SOHO SHOE FACTORY
The SoHo Loft: From Shoe Factory to Sanctuary of Art
For over 40 years, 393 West Broadway, between Spring and Broome Streets, was the creative heart of Marlene Yu’s world.
Back in the 1970s, Marlene and James Yu were walking the streets of SoHo—a neighborhood just beginning to attract artists—and they found a building they loved. It wasn’t for sale. But they asked anyway.
Eventually, they bought it.
At the time, co-ops were popular in New York real estate. So they sold off individual floors—but no one wanted the top. It was too big. Too raw. Too industrial.
So they were, as James liked to say, “stuck” with the 8,000-square-foot penthouse. A former shoe factory, it became their home, Marlene’s studio, and a place where ideas, colors, and communities came together.
It wasn’t just that one building. James Yu helped transform neighborhoods—SoHo, Tribeca, Chelsea, Dumbo, Long Island City—before they became art-world hotspots.
In Chelsea, he built a neighborhood art museum.
In Dumbo, he helped convert a full block under the Manhattan Bridge into artist live/work lofts.

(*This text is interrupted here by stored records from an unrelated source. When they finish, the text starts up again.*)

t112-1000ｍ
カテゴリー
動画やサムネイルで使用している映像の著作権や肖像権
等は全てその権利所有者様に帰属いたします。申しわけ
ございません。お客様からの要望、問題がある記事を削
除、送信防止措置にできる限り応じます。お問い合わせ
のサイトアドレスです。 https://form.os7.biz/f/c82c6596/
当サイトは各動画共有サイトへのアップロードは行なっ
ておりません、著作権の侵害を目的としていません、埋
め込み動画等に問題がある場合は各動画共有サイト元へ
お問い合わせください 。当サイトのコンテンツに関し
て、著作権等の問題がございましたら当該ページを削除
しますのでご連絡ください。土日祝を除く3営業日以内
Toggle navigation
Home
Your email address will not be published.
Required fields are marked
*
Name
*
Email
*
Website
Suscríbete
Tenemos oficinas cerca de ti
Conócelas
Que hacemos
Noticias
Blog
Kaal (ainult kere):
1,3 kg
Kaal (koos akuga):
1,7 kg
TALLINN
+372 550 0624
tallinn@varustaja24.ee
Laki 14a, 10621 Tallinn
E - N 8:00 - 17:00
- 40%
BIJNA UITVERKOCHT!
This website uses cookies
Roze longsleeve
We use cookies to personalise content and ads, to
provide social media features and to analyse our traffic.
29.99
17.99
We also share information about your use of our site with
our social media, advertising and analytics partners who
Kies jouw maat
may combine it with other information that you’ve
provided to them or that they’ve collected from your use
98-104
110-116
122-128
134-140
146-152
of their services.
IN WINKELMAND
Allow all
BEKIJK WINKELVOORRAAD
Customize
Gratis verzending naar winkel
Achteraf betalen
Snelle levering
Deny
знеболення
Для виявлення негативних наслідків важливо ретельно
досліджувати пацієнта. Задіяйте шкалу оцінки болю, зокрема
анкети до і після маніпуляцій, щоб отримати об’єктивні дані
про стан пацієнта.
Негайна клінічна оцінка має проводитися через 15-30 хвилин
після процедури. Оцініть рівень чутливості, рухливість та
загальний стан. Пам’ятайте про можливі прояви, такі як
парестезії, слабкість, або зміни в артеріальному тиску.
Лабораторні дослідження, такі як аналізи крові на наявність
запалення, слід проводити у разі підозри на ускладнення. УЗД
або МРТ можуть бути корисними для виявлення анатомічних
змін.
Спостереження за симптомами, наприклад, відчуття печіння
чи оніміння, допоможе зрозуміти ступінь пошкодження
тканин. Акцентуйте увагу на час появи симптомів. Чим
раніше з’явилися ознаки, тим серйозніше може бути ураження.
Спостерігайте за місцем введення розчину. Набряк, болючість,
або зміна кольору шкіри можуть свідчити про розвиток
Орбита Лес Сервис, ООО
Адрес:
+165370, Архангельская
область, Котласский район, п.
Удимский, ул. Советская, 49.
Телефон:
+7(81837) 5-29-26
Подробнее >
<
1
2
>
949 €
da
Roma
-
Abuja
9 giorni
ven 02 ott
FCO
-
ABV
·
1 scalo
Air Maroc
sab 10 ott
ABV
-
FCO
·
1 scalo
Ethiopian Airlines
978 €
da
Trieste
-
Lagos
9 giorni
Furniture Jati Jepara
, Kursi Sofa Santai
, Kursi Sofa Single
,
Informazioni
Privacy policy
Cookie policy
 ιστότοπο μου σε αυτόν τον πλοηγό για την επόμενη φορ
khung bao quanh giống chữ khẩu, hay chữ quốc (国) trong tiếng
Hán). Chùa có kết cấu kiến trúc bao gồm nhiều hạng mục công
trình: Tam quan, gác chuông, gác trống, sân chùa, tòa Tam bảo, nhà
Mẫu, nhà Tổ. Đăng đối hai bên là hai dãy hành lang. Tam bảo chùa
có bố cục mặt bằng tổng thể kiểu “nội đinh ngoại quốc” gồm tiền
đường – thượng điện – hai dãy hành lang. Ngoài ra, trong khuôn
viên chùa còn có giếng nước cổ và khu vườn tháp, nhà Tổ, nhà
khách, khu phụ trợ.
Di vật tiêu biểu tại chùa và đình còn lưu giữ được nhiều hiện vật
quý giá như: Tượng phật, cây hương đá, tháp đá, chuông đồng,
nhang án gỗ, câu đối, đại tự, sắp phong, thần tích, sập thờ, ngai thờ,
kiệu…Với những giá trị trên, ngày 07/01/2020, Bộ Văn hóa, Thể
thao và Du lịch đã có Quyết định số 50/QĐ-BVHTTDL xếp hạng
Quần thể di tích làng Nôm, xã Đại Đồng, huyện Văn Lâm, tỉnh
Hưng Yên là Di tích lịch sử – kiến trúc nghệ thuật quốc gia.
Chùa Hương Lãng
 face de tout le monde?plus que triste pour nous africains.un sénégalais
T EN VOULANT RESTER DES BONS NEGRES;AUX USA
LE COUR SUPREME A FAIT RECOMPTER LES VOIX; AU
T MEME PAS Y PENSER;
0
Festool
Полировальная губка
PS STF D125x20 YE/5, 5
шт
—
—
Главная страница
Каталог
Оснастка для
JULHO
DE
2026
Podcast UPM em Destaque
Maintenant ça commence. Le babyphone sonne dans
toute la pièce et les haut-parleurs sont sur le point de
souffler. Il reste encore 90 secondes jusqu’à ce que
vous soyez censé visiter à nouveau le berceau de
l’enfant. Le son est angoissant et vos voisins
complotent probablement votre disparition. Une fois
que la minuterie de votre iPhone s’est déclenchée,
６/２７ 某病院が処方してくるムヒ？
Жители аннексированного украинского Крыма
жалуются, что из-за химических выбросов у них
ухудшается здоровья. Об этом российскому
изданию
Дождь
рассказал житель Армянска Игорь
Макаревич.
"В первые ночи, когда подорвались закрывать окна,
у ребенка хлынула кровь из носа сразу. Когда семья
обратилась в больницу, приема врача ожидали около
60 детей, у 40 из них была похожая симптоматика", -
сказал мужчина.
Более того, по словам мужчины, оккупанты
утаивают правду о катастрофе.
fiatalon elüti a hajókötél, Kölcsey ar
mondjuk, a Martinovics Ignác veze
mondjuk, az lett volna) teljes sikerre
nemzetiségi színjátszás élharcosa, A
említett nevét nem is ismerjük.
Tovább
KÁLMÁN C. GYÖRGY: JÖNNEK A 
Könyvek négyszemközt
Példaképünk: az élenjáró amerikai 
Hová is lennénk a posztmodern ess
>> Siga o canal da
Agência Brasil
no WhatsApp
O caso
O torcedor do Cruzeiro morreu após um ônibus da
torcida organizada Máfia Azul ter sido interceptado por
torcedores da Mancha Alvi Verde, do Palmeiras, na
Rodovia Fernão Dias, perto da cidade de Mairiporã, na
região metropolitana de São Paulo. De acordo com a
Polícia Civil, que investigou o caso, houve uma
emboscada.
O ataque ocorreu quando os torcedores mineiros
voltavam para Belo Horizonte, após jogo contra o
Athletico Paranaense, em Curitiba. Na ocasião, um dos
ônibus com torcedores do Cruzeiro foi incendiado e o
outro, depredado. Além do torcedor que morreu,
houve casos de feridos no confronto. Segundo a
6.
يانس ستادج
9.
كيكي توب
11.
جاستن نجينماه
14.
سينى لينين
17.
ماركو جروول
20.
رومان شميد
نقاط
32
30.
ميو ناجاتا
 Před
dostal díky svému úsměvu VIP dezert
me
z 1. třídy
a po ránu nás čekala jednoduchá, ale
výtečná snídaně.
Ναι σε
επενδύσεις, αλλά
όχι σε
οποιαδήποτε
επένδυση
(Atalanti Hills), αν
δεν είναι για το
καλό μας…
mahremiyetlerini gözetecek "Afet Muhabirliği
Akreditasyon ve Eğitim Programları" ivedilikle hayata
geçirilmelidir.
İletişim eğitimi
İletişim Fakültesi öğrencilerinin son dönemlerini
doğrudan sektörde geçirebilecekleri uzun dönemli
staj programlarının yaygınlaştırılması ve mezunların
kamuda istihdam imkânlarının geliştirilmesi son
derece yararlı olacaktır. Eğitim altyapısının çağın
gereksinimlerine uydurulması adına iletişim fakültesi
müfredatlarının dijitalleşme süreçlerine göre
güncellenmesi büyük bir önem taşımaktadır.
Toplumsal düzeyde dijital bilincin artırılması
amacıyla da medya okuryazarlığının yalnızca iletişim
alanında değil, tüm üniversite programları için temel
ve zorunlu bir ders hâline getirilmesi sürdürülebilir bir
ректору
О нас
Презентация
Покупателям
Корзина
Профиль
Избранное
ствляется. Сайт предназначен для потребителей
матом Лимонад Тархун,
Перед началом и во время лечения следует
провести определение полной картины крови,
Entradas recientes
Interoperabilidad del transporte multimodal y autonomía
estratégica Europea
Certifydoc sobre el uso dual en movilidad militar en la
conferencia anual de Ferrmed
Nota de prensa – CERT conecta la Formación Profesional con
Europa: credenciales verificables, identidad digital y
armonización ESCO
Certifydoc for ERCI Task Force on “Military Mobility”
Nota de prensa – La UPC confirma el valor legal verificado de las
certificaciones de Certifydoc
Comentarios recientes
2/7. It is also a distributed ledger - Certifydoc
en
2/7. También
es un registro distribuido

In SoHo, he converted commercial spaces into residential lofts. Galleries followed the artists—and then the boutiques followed the galleries. What started as an affordable creative zone became one of NYC’s most iconic fashion districts.
James had the foresight. Marlene had the vision. Together, they saw what a building—as if a blank canvas—could become.
New York City has always reinvented itself.
As James likes to point out:
“The Limelight was a church. Then a dance hall. Penn Station became a post office.”
And 393 West Broadway became a place where art and family were inseparable.
Now, that spirit lives on through the Marlene Yu Museum—in Shreveport, in Long Island City, and wherever art helps reimagine what a space can be.